When we think about round objects, circles and spheres usually come to mind. But what exactly makes a sphere round? It’s all about how well a shape can enclose a large volume. This is known as “sphericity.” A sphere is the shape that holds the most volume with the least surface area, making it the most “spherical” shape.
However, roundness isn’t just about volume; it’s also about rolling. A round object can roll smoothly, like a wheel or a ball bearing. For an object to roll smoothly, it needs to have the same width from one side to the other. Surprisingly, there are many shapes that aren’t circular but still have this property. These are called “shapes of constant width.”
One interesting example is the Reuleaux rotor. This shape is made from segments of three circles that intersect at their centers. Because of this design, every point on its side is the same distance from the opposite corner, allowing it to roll smoothly. Amazingly, the Reuleaux rotor can even turn smoothly in a square hole!
But don’t get too excited about using a Reuleaux rotor as a car wheel. Since it’s not a constant distance from the axle, it would make for a bumpy ride. The points on a Reuleaux rotor are sharp, which seems to go against the idea of roundness. In geology, stones with sharp edges become “rounded” as they wear down. So, we can say a Reuleaux rotor is round but not rounded.
Some British coins, like the 20 and 50-pence pieces, are both round and rounded. They are shapes of constant width, which means they have a cool, unique look but don’t get stuck in coin machines. Isn’t it interesting that the word “rouleau” means “roll” in French, and Franz Reuleaux invented a rolling rotor?
In conclusion, roundness is a fascinating concept that goes beyond simple circles and spheres. Whether it’s about enclosing volume or rolling smoothly, there’s a lot more to explore in the world of shapes!
Use clay to mold different shapes, such as a sphere, cube, and cylinder. Measure and compare their surface areas and volumes to understand why a sphere is the most “spherical” shape. Discuss how these properties relate to the concept of sphericity.
Create cardboard cutouts of various shapes, including a circle and a Reuleaux triangle. Roll them along a flat surface and observe which shapes roll smoothly. Discuss why some non-circular shapes can still roll smoothly due to their constant width.
Draw and cut out a Reuleaux rotor using paper or cardboard. Test its ability to roll through a square hole. Reflect on how its unique properties allow it to roll smoothly despite not being a traditional circle.
Collect different stones and observe their shapes. Discuss how natural processes cause sharp-edged stones to become rounded over time. Compare these natural shapes to the Reuleaux rotor and discuss the differences between being “round” and “rounded.”
Examine various coins, focusing on those with constant width like the British 20 and 50-pence pieces.
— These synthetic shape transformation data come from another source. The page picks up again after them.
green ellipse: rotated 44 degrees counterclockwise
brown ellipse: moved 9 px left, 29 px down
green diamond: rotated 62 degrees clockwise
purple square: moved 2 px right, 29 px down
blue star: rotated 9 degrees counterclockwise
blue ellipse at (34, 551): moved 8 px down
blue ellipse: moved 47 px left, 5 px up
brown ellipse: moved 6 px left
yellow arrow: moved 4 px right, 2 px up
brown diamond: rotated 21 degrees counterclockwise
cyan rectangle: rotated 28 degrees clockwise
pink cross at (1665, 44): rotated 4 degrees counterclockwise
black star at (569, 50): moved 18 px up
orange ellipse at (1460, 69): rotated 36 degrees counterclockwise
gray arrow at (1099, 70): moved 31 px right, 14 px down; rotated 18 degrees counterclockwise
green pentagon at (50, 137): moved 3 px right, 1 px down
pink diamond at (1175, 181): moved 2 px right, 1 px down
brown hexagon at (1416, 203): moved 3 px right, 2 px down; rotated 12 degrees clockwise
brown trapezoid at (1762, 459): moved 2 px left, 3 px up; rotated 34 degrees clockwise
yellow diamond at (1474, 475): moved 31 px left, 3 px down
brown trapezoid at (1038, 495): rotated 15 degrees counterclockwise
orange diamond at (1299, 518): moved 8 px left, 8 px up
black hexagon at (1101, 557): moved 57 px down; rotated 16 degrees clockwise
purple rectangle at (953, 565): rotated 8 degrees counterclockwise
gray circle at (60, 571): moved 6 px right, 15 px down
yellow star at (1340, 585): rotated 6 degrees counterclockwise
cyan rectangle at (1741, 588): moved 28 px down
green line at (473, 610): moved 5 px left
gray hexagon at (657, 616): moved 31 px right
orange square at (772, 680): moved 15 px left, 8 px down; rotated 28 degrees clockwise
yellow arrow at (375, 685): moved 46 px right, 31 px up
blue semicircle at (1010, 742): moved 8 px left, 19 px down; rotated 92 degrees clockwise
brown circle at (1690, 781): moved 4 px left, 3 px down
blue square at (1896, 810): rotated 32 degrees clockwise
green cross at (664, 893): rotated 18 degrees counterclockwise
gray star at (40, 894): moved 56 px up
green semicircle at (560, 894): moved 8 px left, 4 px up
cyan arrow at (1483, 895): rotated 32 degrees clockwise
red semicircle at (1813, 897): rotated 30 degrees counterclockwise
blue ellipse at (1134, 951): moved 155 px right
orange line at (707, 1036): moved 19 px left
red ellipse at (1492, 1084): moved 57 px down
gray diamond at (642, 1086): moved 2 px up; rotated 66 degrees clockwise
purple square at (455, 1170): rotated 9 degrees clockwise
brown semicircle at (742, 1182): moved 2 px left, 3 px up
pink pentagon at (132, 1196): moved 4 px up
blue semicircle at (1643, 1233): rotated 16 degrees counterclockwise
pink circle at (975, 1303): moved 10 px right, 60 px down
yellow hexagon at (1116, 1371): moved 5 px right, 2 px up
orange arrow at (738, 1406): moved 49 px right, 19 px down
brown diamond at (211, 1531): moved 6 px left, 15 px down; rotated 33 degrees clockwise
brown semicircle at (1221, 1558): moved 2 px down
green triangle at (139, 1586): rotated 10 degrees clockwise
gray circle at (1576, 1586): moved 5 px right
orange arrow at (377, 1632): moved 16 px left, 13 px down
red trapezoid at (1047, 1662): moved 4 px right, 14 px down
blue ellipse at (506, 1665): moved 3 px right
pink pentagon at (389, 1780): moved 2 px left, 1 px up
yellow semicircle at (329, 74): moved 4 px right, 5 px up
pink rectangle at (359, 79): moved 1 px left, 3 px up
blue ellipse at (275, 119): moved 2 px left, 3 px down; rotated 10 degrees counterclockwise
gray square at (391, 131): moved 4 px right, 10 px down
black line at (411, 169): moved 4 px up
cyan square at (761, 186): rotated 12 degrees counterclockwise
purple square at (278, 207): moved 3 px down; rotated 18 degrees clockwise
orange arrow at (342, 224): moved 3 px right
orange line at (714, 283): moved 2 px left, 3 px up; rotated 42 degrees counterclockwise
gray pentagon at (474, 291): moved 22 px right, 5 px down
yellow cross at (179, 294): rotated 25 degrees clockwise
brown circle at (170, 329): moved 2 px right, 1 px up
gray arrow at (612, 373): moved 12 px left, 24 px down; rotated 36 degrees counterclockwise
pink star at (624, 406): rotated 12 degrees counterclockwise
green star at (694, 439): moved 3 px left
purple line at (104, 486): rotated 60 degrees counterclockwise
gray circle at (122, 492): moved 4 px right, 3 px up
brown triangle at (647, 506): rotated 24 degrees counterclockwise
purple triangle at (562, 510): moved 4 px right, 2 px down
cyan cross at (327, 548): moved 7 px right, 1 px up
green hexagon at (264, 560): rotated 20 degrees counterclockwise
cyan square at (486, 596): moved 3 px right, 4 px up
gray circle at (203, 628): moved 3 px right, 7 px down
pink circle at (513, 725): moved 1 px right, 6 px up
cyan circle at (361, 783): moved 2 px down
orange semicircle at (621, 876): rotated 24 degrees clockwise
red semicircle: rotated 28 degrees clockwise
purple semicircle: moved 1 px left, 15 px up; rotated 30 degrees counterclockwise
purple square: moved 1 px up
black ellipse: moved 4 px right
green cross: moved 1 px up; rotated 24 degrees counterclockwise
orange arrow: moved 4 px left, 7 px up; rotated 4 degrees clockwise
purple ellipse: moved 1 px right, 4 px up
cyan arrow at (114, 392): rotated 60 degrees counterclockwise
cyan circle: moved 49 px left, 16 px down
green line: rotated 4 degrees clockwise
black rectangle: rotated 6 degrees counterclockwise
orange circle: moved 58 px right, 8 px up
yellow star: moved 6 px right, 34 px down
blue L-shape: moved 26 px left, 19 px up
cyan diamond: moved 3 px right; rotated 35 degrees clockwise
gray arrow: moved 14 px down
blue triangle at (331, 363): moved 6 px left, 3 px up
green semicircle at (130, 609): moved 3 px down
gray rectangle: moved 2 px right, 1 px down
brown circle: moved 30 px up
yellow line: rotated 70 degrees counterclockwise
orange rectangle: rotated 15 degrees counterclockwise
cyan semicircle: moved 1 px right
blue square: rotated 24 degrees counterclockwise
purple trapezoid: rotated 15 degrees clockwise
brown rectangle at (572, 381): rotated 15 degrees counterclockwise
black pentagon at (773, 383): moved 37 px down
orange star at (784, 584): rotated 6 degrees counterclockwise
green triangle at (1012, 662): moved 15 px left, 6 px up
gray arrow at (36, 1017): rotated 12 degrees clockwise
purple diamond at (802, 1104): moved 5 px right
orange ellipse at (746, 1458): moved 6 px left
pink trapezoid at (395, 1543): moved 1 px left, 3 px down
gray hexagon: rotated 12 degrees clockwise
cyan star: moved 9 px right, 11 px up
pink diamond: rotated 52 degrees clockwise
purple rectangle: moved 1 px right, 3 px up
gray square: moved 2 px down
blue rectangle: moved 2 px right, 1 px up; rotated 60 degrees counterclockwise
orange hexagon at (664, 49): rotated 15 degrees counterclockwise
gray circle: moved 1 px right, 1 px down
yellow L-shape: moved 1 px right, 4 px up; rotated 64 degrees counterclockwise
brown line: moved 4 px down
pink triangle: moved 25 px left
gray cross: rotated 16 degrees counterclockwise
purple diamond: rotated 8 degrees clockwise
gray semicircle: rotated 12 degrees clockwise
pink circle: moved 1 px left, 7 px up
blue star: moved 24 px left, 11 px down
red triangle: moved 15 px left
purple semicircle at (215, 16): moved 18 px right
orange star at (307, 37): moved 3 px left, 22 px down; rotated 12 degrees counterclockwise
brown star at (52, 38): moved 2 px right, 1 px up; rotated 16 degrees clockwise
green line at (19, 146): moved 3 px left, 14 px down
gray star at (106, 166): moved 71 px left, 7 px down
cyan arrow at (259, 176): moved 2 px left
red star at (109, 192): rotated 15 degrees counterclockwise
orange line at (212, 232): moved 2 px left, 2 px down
Discuss how their shape prevents them from getting stuck in machines and explore the practical applications of shapes of constant width in everyday objects.
Roundness – The quality of being circular or curved in shape. – The roundness of a circle can be measured by its circumference and diameter.
Sphericity – The degree to which an object approximates the shape of a sphere. – The sphericity of a basketball is important for its performance during a game.
Volume – The amount of space occupied by a three-dimensional object, measured in cubic units. – To find the volume of a cube, you multiply the length of one side by itself three times.
Rolling – The action of an object moving smoothly along a surface by turning over itself. – The rolling of a cylinder down a slope is an example of rotational motion in physics.
Width – The measurement or extent of something from side to side. – The width of a rectangle is one of the dimensions needed to calculate its area.
Shape – The external form or appearance of an object defined by its outline or surface. – The shape of a triangle can be classified based on its angles and sides.
Reuleaux – A curve of constant width, which is not a circle, often used in geometric constructions. – A Reuleaux triangle is a shape that can rotate smoothly inside a square while maintaining contact with all four sides.
Coins – Flat, typically round pieces of metal used as money, often used in geometry to illustrate circular shapes. – When studying geometry, coins can be used to demonstrate concepts like circumference and area of circles.
Geometry – The branch of mathematics concerned with the properties and relations of points, lines, surfaces, and solids. – In geometry class, we learned how to calculate the angles of a polygon.
Smooth – Having an even and regular surface or consistency; free from perceptible projections, lumps, or indentations. – A smooth curve in geometry is one that does not have any sharp angles or discontinuities.